Accès aux soins : l’UNSA alerte sur une situation devenue intenable
Les résultats du 3ème baromètre de la Fédération hospitalière de France confirment une réalité que les équipes de terrain dénoncent depuis des années. L’accès aux soins en France se dégrade à un rythme inédit et ce sont les patient·e·s comme les professionnel·le·s qui en subissent les conséquences. Près de 73 % des Français·es déclarent avoir renoncé à un soin au cours des cinq dernières années. C’est 10 points de plus qu’en 2024. Pour l’UNSA, cette évolution n’est pas seulement préoccupante : elle révèle une détérioration profonde du système.
Les délais explosent, les inégalités s’aggravent
Dans plus de la moitié des cas, le renoncement aux soins s’explique par l’allongement des délais d’attente : 2 semaines pour un généraliste (contre 4 jours en 2019), 4 mois pour un dermatologue (contre 2 mois en 2019) et 3 mois pour un cardiologue (contre 1,5 mois en 2019). À ces délais s’ajoutent des fractures territoriales toujours plus marquées et un renoncement pour raisons financières. Il concerne désormais 4 personnes sur 10 parmi celles qui renoncent aux soins. Autant de signes d’un système qui n’assure plus l’égalité d’accès.
Pour l’UNSA, ces données confirment l’urgence d’un plan national d’accès aux soins fondé sur l’équité territoriale, la régulation de l’offre pour lutter contre les déserts médicaux et la fin des dépassements d’honoraires qui creusent les inégalités.
L’hôpital public : pilier indispensable mais fragilisé
Face à ce délitement de l’accès aux soins de ville, les Français·es se tournent massivement vers l’hôpital. Une personne sur deux s’est déjà rendue aux urgences sans situation d’urgence médicale, faute d’alternative. Dans le même temps, l’hôpital public continue d’assurer des missions essentielles : 100 % des greffes, 85 % des séjours de réanimation et 81 % des 21 millions de passages annuels aux urgences.
Mais cette résilience a un coût. Les établissements restent dans une situation financière critique, avec 2,7 milliards d’euros de déficit cumulé en 2025. Pour l’UNSA, l’hôpital ne peut plus être le dernier rempart d’un système défaillant : il doit être soutenu, renforcé et protégé.
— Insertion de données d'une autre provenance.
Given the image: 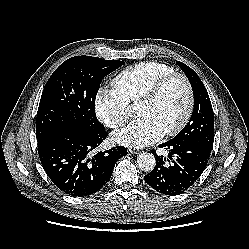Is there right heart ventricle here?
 <instances>
[{
  "label": "right heart ventricle",
  "instance_id": "obj_1",
  "mask_svg": "<svg viewBox=\"0 0 249 249\" xmlns=\"http://www.w3.org/2000/svg\"><path fill=\"white\" fill-rule=\"evenodd\" d=\"M174 72V68L156 61L134 64L119 72L112 84L117 93L129 104L139 100L159 78Z\"/></svg>",
  "mask_w": 249,
  "mask_h": 249
}]
</instances>
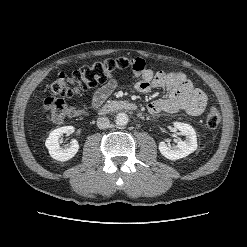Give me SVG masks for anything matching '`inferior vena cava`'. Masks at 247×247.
<instances>
[{
    "mask_svg": "<svg viewBox=\"0 0 247 247\" xmlns=\"http://www.w3.org/2000/svg\"><path fill=\"white\" fill-rule=\"evenodd\" d=\"M109 125H110V122H109V119L107 117L103 116V117H99L97 119V126H98V128H100V129H106V128L109 127Z\"/></svg>",
    "mask_w": 247,
    "mask_h": 247,
    "instance_id": "1",
    "label": "inferior vena cava"
}]
</instances>
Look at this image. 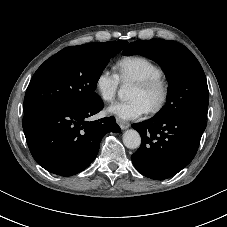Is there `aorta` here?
<instances>
[{
	"instance_id": "762f6f07",
	"label": "aorta",
	"mask_w": 227,
	"mask_h": 227,
	"mask_svg": "<svg viewBox=\"0 0 227 227\" xmlns=\"http://www.w3.org/2000/svg\"><path fill=\"white\" fill-rule=\"evenodd\" d=\"M130 89L129 85L123 84L118 91V96L123 100L127 99L130 95ZM123 143L129 149L138 148L141 144L140 134L134 129L126 130L123 134Z\"/></svg>"
}]
</instances>
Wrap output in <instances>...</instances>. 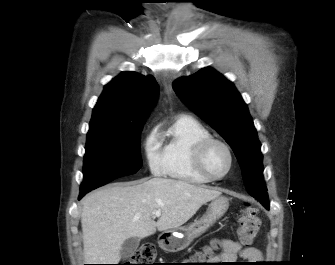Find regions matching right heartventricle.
Masks as SVG:
<instances>
[{
	"instance_id": "right-heart-ventricle-1",
	"label": "right heart ventricle",
	"mask_w": 335,
	"mask_h": 265,
	"mask_svg": "<svg viewBox=\"0 0 335 265\" xmlns=\"http://www.w3.org/2000/svg\"><path fill=\"white\" fill-rule=\"evenodd\" d=\"M210 136L209 130L198 120L190 116L177 118L161 139L164 174L185 183H208L195 168L193 155L197 144Z\"/></svg>"
}]
</instances>
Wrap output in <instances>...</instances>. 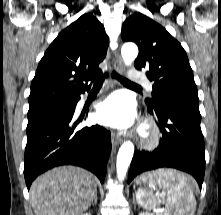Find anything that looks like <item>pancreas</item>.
Here are the masks:
<instances>
[{"instance_id":"cf45deb5","label":"pancreas","mask_w":221,"mask_h":215,"mask_svg":"<svg viewBox=\"0 0 221 215\" xmlns=\"http://www.w3.org/2000/svg\"><path fill=\"white\" fill-rule=\"evenodd\" d=\"M159 215H170V212L169 211L160 212Z\"/></svg>"}]
</instances>
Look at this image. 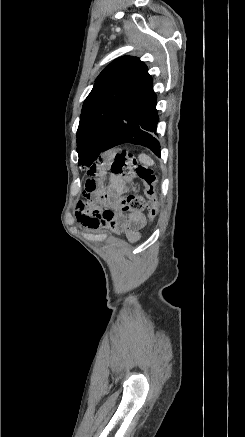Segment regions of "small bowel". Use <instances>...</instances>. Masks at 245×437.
I'll list each match as a JSON object with an SVG mask.
<instances>
[{"label":"small bowel","mask_w":245,"mask_h":437,"mask_svg":"<svg viewBox=\"0 0 245 437\" xmlns=\"http://www.w3.org/2000/svg\"><path fill=\"white\" fill-rule=\"evenodd\" d=\"M114 159L113 154H100L99 162L96 166H91L90 171L87 173L88 180L85 193L93 203H98V200L94 197L95 192H101L102 189L101 183H96V180H101L113 168ZM123 189V181L119 177H112L110 179V191L105 196L107 208L103 211H93V214L89 215L88 206L80 203L77 212L78 220L91 229H97L104 225L115 233H125L132 242L137 241L140 238V230L146 222L145 216L140 212H134L128 216L113 212Z\"/></svg>","instance_id":"obj_1"}]
</instances>
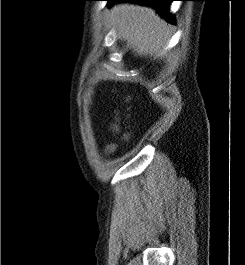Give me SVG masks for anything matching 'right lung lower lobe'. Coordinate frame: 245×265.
<instances>
[{
  "label": "right lung lower lobe",
  "instance_id": "1",
  "mask_svg": "<svg viewBox=\"0 0 245 265\" xmlns=\"http://www.w3.org/2000/svg\"><path fill=\"white\" fill-rule=\"evenodd\" d=\"M108 1V6H112L114 3L119 1H127V2H134L145 4L155 8L159 14H161L165 19L174 23L172 16L169 14V6L173 0H106Z\"/></svg>",
  "mask_w": 245,
  "mask_h": 265
}]
</instances>
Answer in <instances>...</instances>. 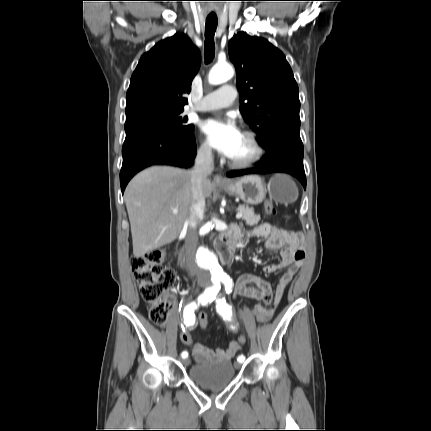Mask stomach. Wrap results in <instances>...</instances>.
Here are the masks:
<instances>
[{
	"mask_svg": "<svg viewBox=\"0 0 431 431\" xmlns=\"http://www.w3.org/2000/svg\"><path fill=\"white\" fill-rule=\"evenodd\" d=\"M222 188L230 195L239 197L245 203L251 205L260 204L265 199L267 193L266 186L261 178L256 175L232 180ZM268 192L270 198L281 203L293 202L298 196L296 185L284 175H276L271 179L268 185Z\"/></svg>",
	"mask_w": 431,
	"mask_h": 431,
	"instance_id": "0dacf381",
	"label": "stomach"
}]
</instances>
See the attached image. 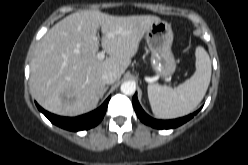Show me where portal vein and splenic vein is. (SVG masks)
I'll use <instances>...</instances> for the list:
<instances>
[{
    "label": "portal vein and splenic vein",
    "mask_w": 248,
    "mask_h": 165,
    "mask_svg": "<svg viewBox=\"0 0 248 165\" xmlns=\"http://www.w3.org/2000/svg\"><path fill=\"white\" fill-rule=\"evenodd\" d=\"M108 36L109 37H112L113 34L112 33H109ZM97 57H98V59L103 60L105 58V53L103 51L102 52H99V53H97Z\"/></svg>",
    "instance_id": "portal-vein-and-splenic-vein-1"
}]
</instances>
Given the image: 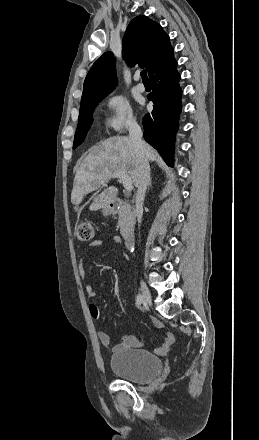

Un message clair : il faut un sursaut politique
Selon le baromètre, 90 % des Français·es se disent en colère face au manque de moyens de l’hôpital public, et 7 sur 10 craignent de ne pas pouvoir accéder à des soins de qualité en cas d’urgence.
Ce signal doit être entendu.
Pour l’UNSA, un véritable débat public et des réformes structurelles doivent aboutir à une loi de programmation en santé pour donner visibilité et stabilité au système, à une stratégie nationale sur le grand âge, à un investissement massif dans la psychiatrie ainsi qu’à une politique ambitieuse de formation, d’attractivité et de fidélisation des professionnel·le·s.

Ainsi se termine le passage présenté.